▶ Exercise aim
What is the number of lines in the records that contain "Sedona"? Give only that number.

[Input material — start]

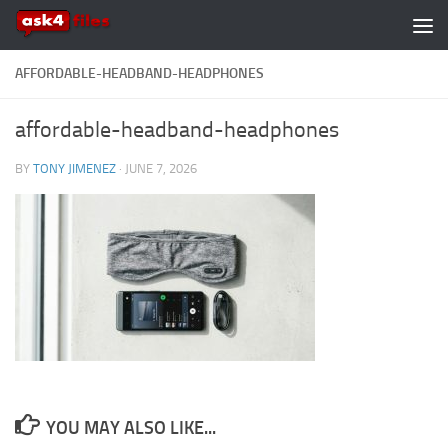
Skip to content
AFFORDABLE-HEADBAND-HEADPHONES
affordable-headband-headphones
BY
TONY JIMENEZ
·
JUNE 7, 2026
YOU MAY ALSO LIKE...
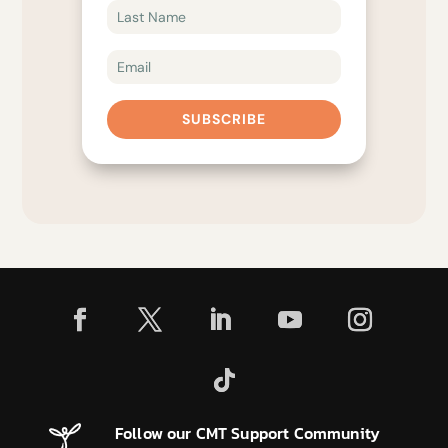
SUBSCRIBE
Follow our CMT Support Community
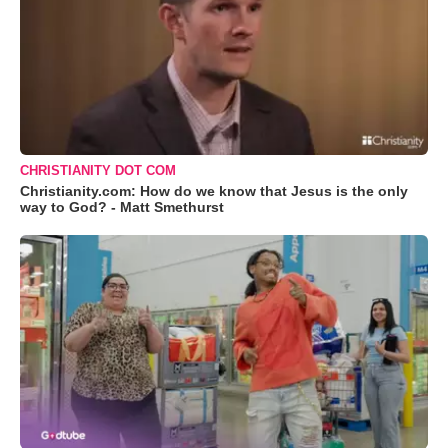
CHRISTIANITY DOT COM
Christianity.com: How do we know that Jesus is the only
way to God? - Matt Smethurst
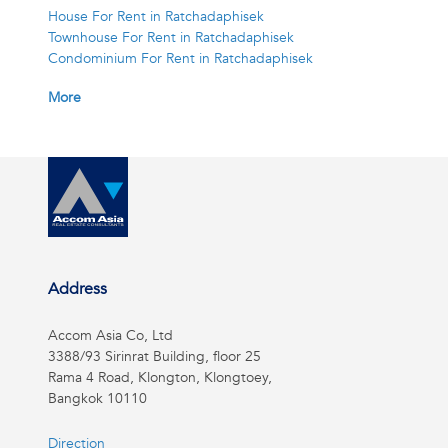
House For Rent in Ratchadaphisek
Townhouse For Rent in Ratchadaphisek
Condominium For Rent in Ratchadaphisek
More
Address
Accom Asia Co, Ltd
3388/93 Sirinrat Building, floor 25
Rama 4 Road, Klongton, Klongtoey,
Bangkok 10110
Direction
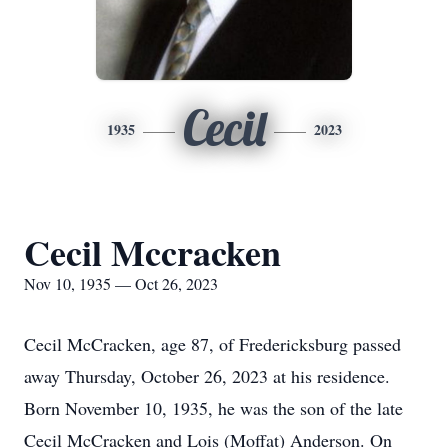
Cecil
1935
2023
Cecil Mccracken
Nov 10, 1935 — Oct 26, 2023
Cecil McCracken, age 87, of Fredericksburg passed
away Thursday, October 26, 2023 at his residence.
Born November 10, 1935, he was the son of the late
Cecil McCracken and Lois (Moffat) Anderson. On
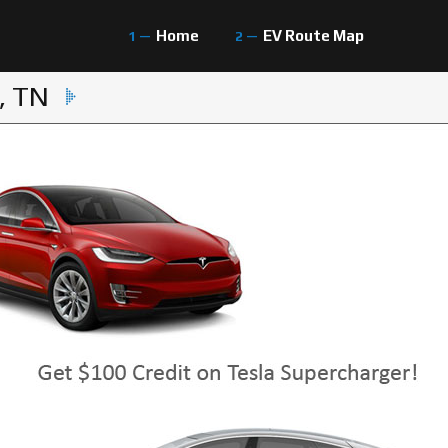
Home
EV Route Map
, TN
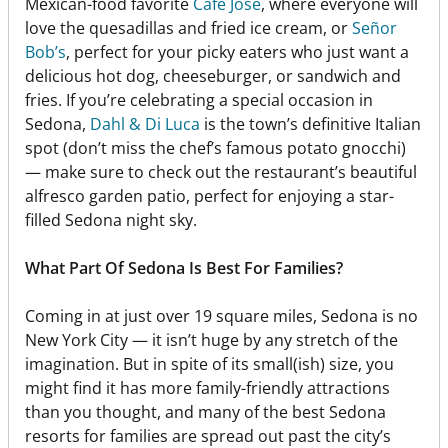
Mexican-food favorite
Cafe José
, where everyone will
love the quesadillas and fried ice cream, or
Señor
Bob’s
, perfect for your picky eaters who just want a
delicious hot dog, cheeseburger, or sandwich and
fries. If you’re celebrating a special occasion in
Sedona,
Dahl & Di Luca
is the town’s definitive Italian
spot (don’t miss the chef’s famous potato gnocchi)
— make sure to check out the restaurant’s beautiful
alfresco garden patio, perfect for enjoying a star-
filled Sedona night sky.
What Part Of Sedona Is Best For Families?
Coming in at just over 19 square miles, Sedona is no
New York City — it isn’t huge by any stretch of the
imagination. But in spite of its small(ish) size, you
might find it has more family-friendly attractions
than you thought, and many of the best Sedona
resorts for families are spread out past the city’s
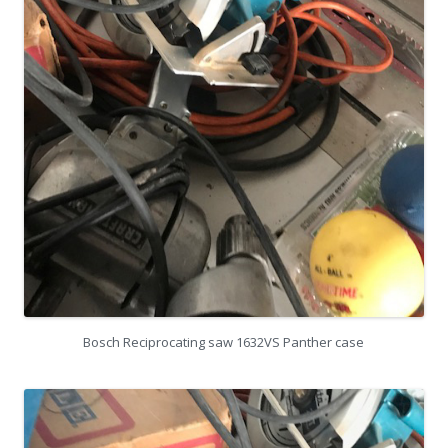
Bosch Reciprocating saw 1632VS Panther case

[Input material — finish]

▶ Answer to this exercise
5